Published in final edited form as: Cell Syst. 2019 May 22;8(5):380–394.e4. doi: 10.1016/j.cels.2019.04.003

Figure 4. Subsampling of the recount2 compendium demonstrates the contribution of both sample size and breadth of biological conditions to PLIER model characteristics.

Figure 4.

PLIER models were trained on samples randomly selected from the recount2 compendium (sample size evaluations) or on a subset of the recount2 compendium mapped to the same ontology term in MetaSRA (Bernstein et al., 2017) (biological context evaluations; see STAR Methods for the specific terms used). The training set for each repeat in the biological context evaluations is comprised of the same samples, but initialized with different random seeds. The boxplot and points in black in A-C represent 5 repeats performed for each sample size or biological context. The blue diamonds and panels labeled MultiPLIER are the values from the full recount2 PLIER model (~37,000 samples). The sample size for each biological context training set is below the biological context heatmap in panel D; the biological contexts are ordered by increasing sample size in all panels. (A) The number of latent variables (k) in a model is generally dependent on sample size. However, the biological contexts where samples are expected to be comprised of a mix of cell types (e.g., blood and tissue) have a high number of latent variable (LV) than we would expect based on the sample size experiments. (B) The proportion of pathways supplied as input to the model that are significantly associated (FDR < 0.05) with at least one latent variable, termed pathway coverage, mirrors the number of latent variables in a model. (C) The proportion of latent variables that are significantly associated (FDR < 0.05) with at least one pathway or gene set generally decreases with sample size.
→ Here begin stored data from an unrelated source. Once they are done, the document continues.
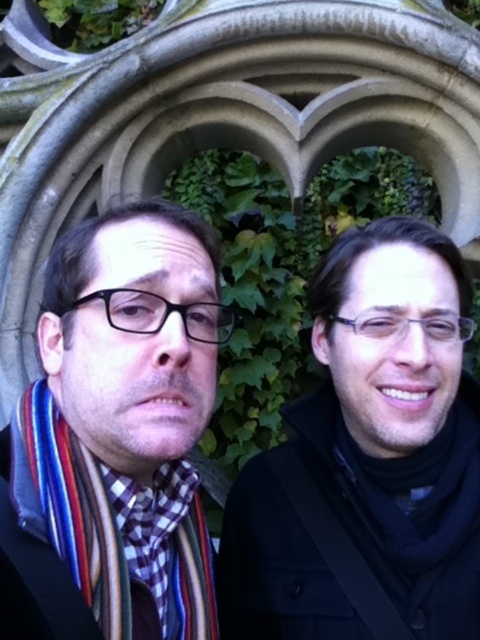 Looking at this image, you are standing in front of the stone structure and want to know which object is lower in position between the black matte jacket at right and the multicolored scarf at left. Can you tell me?

The black matte jacket at right is below the multicolored scarf at left, so the black matte jacket at right is lower in position.

You are a photographer trying to capture a clear shot of both the multicolored scarf at left and the black matte jacket at right. Based on their positions, which object is closer to the camera?

The black matte jacket at right is closer to the camera because the multicolored scarf at left is behind it. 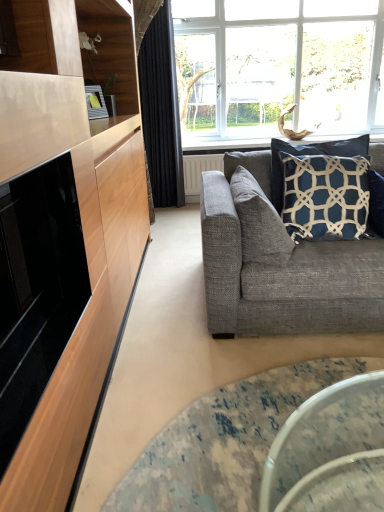 Question: Considering the relative sizes of textured gray couch at right and black velvet curtain at upper center in the image provided, is textured gray couch at right taller than black velvet curtain at upper center?

Choices:
 (A) yes
 (B) no

Answer: (B)

Question: Is textured gray couch at right smaller than black velvet curtain at upper center?

Choices:
 (A) no
 (B) yes

Answer: (A)

Question: From the image's perspective, is textured gray couch at right beneath black velvet curtain at upper center?

Choices:
 (A) no
 (B) yes

Answer: (B)

Question: From a real-world perspective, is textured gray couch at right under black velvet curtain at upper center?

Choices:
 (A) yes
 (B) no

Answer: (A)

Question: Is textured gray couch at right positioned with its back to black velvet curtain at upper center?

Choices:
 (A) yes
 (B) no

Answer: (A)

Question: Looking at their shapes, would you say black velvet curtain at upper center is wider or thinner than textured gray couch at right?

Choices:
 (A) thin
 (B) wide

Answer: (A)

Question: Considering the relative positions of black velvet curtain at upper center and textured gray couch at right in the image provided, is black velvet curtain at upper center to the left or to the right of textured gray couch at right?

Choices:
 (A) right
 (B) left

Answer: (B)

Question: From the image's perspective, is black velvet curtain at upper center above or below textured gray couch at right?

Choices:
 (A) below
 (B) above

Answer: (B)

Question: Do you think black velvet curtain at upper center is within textured gray couch at right, or outside of it?

Choices:
 (A) outside
 (B) inside

Answer: (A)

Question: From their relative heights in the image, would you say black velvet curtain at upper center is taller or shorter than navy blue fabric pillow at upper right, arranged as the 1th pillow when viewed from the right?

Choices:
 (A) short
 (B) tall

Answer: (B)

Question: From the image's perspective, is black velvet curtain at upper center positioned above or below navy blue fabric pillow at upper right, arranged as the 1th pillow when viewed from the right?

Choices:
 (A) below
 (B) above

Answer: (B)

Question: From a real-world perspective, is black velvet curtain at upper center positioned above or below navy blue fabric pillow at upper right, arranged as the 1th pillow when viewed from the right?

Choices:
 (A) above
 (B) below

Answer: (A)

Question: Would you say black velvet curtain at upper center is to the left or to the right of navy blue fabric pillow at upper right, arranged as the 1th pillow when viewed from the right, in the picture?

Choices:
 (A) right
 (B) left

Answer: (B)

Question: Relative to textured gray pillow at right, the second pillow in the right-to-left sequence, is black velvet curtain at upper center in front or behind?

Choices:
 (A) front
 (B) behind

Answer: (B)

Question: Based on their positions, is black velvet curtain at upper center located to the left or right of textured gray pillow at right, the second pillow in the right-to-left sequence?

Choices:
 (A) right
 (B) left

Answer: (B) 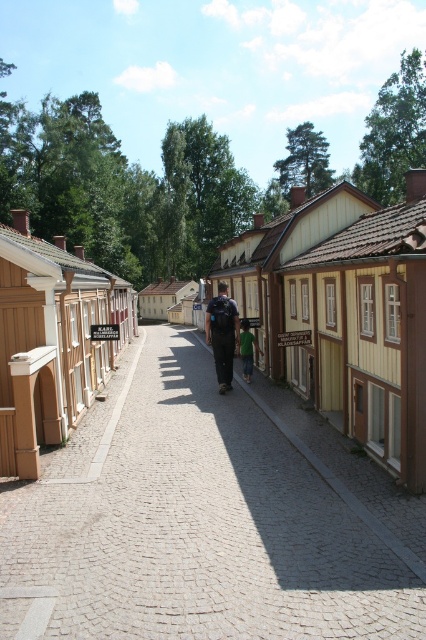 Is dark blue fabric backpack at center smaller than green fabric shirt at center?

No, dark blue fabric backpack at center is not smaller than green fabric shirt at center.

Is dark blue fabric backpack at center below green fabric shirt at center?

Actually, dark blue fabric backpack at center is above green fabric shirt at center.

Who is more forward, (x=221, y=316) or (x=247, y=324)?

Point (x=221, y=316) is more forward.

Identify the location of dark blue fabric backpack at center. (221, 333).

How distant is cobblestone alley at center from dark blue fabric backpack at center?

cobblestone alley at center and dark blue fabric backpack at center are 5.81 meters apart.

Based on the photo, does cobblestone alley at center appear over dark blue fabric backpack at center?

No, cobblestone alley at center is not above dark blue fabric backpack at center.

Where is `cobblestone alley at center`? This screenshot has width=426, height=640. cobblestone alley at center is located at coordinates (207, 518).

Which is behind, point (333, 339) or point (227, 300)?

The point (227, 300) is more distant.

Who is positioned more to the left, brown wooden houses at center or dark blue fabric backpack at center?

brown wooden houses at center

Is point (342, 182) positioned behind point (232, 330)?

No, (342, 182) is in front of (232, 330).

Identify the location of brown wooden houses at center. This screenshot has height=640, width=426. (344, 312). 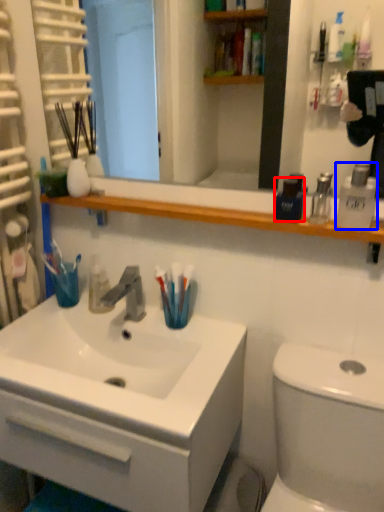 Question: Which object is further to the camera taking this photo, mouthwash (highlighted by a red box) or mouthwash (highlighted by a blue box)?

Choices:
 (A) mouthwash
 (B) mouthwash

Answer: (A) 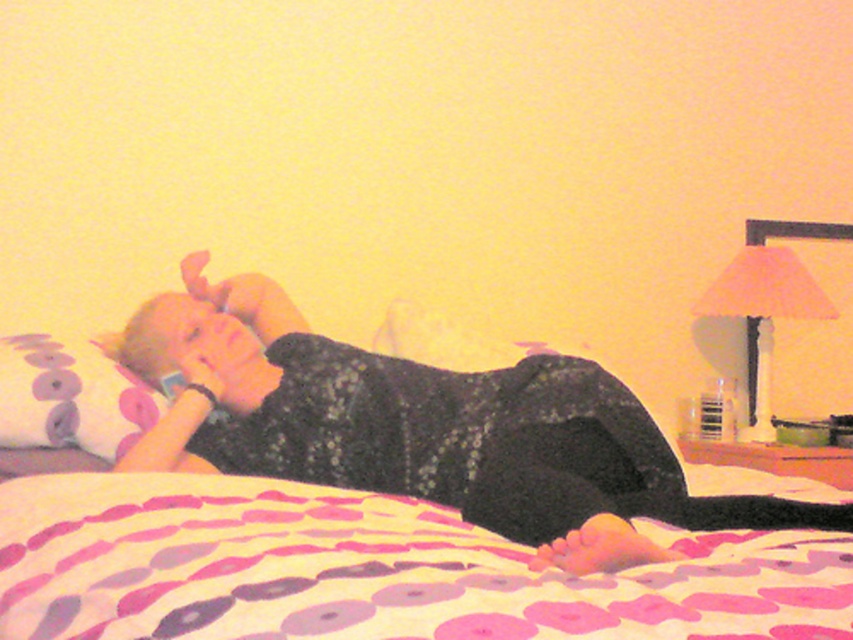 You are organizing a photo shoot and need to ensure the matte black dress at center is visible above the patterned fabric blanket at center. Based on the scene description, is this currently the case?

The patterned fabric blanket at center is below the matte black dress at center, so yes, the matte black dress at center is visible above the patterned fabric blanket at center.

You are a delivery person who needs to place a small package on the bed without waking the person. The package is 12 inches long. Can you fit it on the bed next to the patterned fabric blanket at center?

The patterned fabric blanket at center is 38.14 inches from viewer. Since the package is 12 inches long, it can be placed next to the blanket as there is sufficient space available on the bed.

You are organizing a small event and need to know which item is bigger between the patterned fabric blanket at center and the floral fabric pillow at left. Can you tell me which one is larger?

The patterned fabric blanket at center has a larger size compared to floral fabric pillow at left, so the patterned fabric blanket at center is bigger. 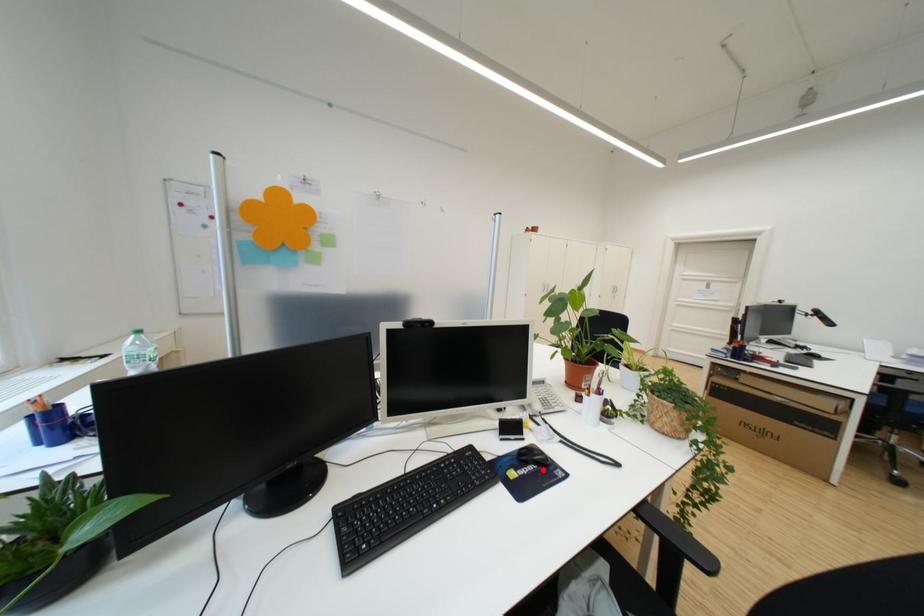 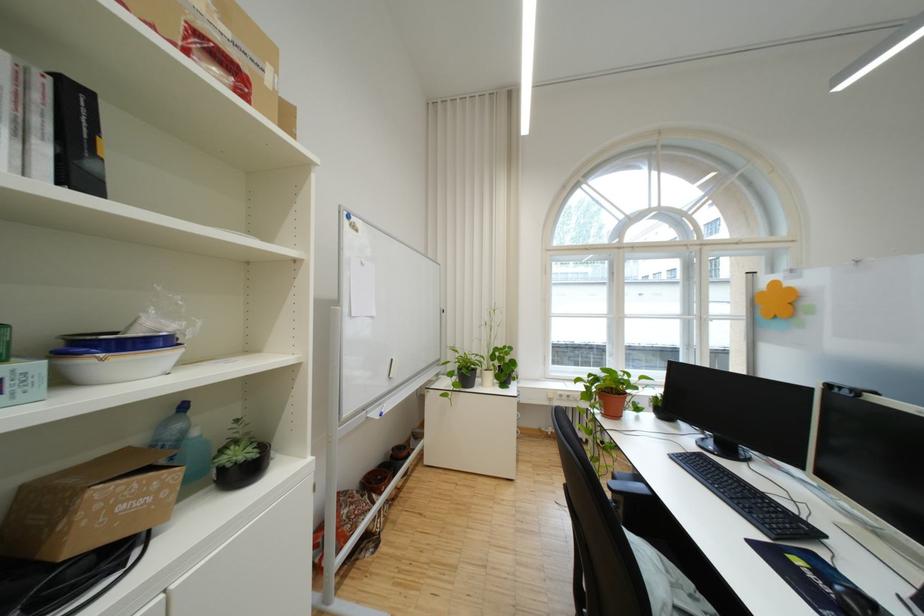 The point at the highlighted location is marked in the first image. Where is the corresponding point in the second image?

(841, 592) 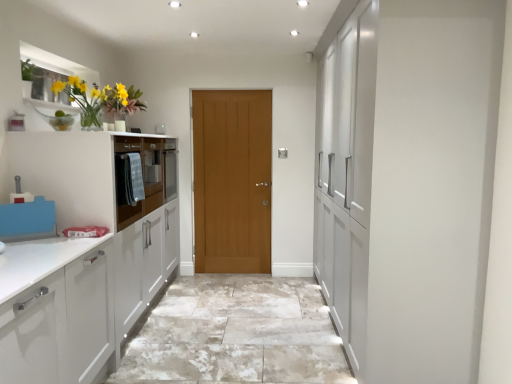 What are the coordinates of `free space above light brown wooden door at center (from a real-world perspective)` in the screenshot? It's located at (231, 89).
The exceptions are models trained on blood, which is likely the most homogeneous of the training sets, and many gene sets supplied to the models during training are immune cell related which this training set is well-suited to capture. This suggests that increasing the sample size or breadth of the training set introduces more signal that is not biologically relevant, at least with respect to the pathways that have been supplied to the model.